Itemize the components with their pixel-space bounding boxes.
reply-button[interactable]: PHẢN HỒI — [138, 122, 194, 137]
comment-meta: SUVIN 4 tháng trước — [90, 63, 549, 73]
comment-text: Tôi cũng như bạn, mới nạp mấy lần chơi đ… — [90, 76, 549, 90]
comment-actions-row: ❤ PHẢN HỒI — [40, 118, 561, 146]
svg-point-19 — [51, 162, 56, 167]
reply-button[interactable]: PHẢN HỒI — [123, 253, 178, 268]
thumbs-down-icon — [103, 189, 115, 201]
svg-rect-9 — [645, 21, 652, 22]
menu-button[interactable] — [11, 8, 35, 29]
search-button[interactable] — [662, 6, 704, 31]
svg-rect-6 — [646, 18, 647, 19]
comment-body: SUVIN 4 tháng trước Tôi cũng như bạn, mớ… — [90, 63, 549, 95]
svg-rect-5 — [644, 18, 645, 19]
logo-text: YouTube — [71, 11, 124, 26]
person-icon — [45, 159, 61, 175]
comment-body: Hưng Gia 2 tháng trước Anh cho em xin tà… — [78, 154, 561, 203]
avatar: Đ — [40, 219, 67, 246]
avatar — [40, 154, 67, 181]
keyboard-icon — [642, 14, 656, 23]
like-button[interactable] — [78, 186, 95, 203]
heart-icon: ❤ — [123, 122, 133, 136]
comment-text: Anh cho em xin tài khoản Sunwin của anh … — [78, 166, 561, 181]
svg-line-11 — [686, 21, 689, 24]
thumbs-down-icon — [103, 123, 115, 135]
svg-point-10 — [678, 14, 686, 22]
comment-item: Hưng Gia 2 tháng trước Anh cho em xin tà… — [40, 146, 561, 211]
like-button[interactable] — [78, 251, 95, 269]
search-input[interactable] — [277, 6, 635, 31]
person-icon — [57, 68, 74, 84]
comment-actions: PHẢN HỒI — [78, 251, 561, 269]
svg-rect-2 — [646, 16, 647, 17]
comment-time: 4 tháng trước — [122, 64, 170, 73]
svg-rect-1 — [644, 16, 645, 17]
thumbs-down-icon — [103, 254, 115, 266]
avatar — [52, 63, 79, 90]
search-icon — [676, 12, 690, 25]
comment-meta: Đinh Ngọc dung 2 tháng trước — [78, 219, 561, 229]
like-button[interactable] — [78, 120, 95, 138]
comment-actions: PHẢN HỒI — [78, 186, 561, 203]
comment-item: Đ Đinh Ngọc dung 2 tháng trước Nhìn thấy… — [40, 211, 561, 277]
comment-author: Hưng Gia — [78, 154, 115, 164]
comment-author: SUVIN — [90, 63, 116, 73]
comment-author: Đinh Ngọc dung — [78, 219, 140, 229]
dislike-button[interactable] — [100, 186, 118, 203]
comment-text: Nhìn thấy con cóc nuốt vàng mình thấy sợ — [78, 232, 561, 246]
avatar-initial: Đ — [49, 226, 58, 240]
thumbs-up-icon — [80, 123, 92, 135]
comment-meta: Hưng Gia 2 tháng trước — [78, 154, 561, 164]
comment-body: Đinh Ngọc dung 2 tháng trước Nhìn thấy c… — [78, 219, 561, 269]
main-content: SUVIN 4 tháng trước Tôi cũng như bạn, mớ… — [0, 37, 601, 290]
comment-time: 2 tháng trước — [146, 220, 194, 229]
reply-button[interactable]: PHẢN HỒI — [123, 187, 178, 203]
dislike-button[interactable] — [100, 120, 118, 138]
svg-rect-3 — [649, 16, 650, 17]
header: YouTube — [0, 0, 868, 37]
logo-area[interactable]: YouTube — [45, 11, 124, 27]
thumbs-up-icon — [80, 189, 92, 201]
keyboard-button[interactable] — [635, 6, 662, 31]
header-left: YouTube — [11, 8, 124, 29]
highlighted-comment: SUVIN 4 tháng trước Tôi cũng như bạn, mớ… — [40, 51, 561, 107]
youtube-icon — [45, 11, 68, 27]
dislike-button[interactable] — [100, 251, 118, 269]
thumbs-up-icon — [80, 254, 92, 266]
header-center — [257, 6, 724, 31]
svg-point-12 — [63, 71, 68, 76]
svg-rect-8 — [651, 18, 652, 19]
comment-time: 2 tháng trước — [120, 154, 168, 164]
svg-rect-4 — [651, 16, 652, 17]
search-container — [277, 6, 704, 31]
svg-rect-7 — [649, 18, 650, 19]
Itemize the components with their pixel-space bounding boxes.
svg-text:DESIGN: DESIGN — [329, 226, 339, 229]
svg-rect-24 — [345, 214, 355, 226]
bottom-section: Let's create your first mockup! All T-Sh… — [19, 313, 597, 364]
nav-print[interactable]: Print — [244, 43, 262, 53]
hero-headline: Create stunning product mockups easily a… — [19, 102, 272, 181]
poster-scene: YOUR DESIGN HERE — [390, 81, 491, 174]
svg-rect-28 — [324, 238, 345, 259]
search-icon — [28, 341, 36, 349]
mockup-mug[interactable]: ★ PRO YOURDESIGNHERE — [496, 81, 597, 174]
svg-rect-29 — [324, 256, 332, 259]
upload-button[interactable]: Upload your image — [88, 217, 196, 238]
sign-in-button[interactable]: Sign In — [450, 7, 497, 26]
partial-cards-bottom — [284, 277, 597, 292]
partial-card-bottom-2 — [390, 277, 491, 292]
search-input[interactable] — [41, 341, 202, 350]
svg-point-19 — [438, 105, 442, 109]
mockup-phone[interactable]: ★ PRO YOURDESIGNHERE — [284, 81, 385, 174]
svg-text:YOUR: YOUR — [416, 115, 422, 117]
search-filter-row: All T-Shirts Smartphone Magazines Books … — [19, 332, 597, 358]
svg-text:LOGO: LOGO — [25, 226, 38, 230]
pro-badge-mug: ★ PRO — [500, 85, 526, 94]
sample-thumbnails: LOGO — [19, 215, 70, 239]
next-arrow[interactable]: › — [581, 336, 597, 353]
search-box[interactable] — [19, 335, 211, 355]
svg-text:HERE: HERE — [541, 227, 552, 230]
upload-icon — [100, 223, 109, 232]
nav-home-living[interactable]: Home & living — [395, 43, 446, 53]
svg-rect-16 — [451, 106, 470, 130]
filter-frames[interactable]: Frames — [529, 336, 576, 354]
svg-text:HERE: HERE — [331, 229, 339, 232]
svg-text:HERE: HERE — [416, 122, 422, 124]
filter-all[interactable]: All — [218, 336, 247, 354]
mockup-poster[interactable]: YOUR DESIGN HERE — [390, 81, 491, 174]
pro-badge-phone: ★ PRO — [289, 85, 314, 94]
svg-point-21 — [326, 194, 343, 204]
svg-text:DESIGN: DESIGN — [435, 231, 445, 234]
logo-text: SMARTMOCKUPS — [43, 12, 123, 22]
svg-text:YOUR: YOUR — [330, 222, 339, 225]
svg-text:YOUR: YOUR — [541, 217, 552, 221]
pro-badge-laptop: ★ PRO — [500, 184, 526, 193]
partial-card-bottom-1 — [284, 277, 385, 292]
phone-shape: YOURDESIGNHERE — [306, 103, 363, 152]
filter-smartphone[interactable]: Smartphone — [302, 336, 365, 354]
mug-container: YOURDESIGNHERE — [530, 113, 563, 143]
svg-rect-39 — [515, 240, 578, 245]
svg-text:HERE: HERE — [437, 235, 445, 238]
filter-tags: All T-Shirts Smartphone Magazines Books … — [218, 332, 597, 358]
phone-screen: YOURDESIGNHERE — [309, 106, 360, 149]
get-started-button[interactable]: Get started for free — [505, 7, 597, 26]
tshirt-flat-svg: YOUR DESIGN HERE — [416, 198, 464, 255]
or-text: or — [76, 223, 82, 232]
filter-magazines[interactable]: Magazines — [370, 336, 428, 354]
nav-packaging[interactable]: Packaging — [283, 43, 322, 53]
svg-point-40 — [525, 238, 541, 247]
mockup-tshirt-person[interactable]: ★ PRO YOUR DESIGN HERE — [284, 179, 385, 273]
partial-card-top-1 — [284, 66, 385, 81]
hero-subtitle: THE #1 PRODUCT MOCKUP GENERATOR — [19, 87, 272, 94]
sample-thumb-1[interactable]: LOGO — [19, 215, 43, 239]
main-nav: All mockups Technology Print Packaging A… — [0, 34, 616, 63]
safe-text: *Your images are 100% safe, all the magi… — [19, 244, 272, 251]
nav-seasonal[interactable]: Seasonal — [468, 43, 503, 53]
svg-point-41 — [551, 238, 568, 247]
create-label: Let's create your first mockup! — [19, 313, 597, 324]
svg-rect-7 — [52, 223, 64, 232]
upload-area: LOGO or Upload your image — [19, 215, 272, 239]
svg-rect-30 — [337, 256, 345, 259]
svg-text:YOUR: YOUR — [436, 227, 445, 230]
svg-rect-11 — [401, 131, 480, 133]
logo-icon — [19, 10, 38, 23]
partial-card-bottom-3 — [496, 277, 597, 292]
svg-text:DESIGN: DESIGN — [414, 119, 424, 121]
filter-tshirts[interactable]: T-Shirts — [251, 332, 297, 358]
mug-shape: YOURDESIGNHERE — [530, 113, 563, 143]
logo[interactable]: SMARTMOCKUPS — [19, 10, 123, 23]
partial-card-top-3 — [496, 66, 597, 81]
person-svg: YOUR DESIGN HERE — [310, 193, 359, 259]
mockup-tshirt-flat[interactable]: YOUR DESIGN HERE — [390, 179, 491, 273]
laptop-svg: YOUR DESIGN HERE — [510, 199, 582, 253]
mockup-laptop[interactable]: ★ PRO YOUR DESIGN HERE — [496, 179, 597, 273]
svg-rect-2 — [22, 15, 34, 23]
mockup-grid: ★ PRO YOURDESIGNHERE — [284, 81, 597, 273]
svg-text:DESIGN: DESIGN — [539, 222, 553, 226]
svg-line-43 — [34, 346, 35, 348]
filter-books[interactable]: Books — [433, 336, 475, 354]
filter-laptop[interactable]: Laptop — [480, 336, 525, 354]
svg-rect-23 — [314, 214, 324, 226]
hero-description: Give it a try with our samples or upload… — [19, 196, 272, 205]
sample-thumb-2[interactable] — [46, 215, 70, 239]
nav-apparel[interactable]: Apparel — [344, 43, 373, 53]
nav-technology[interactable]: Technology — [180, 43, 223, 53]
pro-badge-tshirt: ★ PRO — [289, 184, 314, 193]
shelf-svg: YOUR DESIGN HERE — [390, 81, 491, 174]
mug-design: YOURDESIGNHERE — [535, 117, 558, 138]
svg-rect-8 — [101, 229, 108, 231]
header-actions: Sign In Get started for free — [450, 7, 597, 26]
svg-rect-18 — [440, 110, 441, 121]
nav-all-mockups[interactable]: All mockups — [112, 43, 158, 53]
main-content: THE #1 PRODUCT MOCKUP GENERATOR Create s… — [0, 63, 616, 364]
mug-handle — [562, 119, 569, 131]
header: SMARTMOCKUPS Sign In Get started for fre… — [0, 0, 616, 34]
+===+
Go through the material and tally every line where "person" appears. The number is the whole answer.

*Finished task*
4